**TASK TO COMPLETE:**
Pull out each line of the records holding the string "public".

**RECORDS:**

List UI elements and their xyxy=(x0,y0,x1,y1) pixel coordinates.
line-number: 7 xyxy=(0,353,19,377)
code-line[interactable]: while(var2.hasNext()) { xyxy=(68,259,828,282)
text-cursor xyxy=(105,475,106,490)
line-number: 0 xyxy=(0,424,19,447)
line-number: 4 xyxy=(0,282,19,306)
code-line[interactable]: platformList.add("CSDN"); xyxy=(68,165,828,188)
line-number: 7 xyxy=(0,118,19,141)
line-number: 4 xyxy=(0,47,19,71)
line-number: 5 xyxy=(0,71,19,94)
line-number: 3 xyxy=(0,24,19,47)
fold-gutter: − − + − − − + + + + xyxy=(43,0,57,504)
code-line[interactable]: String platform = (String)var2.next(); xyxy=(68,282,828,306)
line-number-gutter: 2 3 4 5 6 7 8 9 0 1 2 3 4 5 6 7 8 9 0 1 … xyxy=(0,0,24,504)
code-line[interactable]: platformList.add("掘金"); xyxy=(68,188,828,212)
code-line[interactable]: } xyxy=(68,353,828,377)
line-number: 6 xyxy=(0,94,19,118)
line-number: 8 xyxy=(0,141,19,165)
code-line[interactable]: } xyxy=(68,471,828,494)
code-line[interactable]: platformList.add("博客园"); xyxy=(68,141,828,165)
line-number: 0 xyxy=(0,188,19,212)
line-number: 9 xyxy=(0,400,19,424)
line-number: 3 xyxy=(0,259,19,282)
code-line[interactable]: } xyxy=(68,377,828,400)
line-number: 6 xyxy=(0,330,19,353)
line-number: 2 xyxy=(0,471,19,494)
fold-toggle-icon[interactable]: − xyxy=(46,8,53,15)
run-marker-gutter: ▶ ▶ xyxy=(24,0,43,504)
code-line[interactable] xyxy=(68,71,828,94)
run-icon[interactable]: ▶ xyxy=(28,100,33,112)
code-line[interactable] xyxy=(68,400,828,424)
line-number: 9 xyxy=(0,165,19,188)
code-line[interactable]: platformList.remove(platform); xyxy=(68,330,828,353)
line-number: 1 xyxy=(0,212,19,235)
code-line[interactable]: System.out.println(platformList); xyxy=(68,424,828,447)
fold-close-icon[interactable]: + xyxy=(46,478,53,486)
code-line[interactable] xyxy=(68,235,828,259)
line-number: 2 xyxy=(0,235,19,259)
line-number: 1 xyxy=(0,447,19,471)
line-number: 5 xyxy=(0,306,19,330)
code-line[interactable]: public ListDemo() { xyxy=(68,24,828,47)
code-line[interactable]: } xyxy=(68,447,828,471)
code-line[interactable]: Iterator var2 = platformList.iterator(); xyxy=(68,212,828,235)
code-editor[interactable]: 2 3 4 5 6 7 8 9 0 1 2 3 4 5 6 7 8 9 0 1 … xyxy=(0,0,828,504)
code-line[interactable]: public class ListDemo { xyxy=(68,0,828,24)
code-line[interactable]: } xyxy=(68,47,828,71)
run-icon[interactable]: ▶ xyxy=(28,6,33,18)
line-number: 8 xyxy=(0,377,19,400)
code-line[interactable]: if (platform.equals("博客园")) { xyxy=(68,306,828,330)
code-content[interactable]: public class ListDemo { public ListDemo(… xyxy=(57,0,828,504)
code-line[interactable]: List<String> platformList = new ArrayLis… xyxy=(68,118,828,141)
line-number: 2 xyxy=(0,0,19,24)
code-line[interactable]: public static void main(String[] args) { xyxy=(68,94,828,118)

**THE COMPLETED TASK:**
code-line[interactable]: public ListDemo() { xyxy=(68,24,828,47)
code-line[interactable]: public class ListDemo { xyxy=(68,0,828,24)
code-content[interactable]: public class ListDemo { public ListDemo(… xyxy=(57,0,828,504)
code-line[interactable]: public static void main(String[] args) { xyxy=(68,94,828,118)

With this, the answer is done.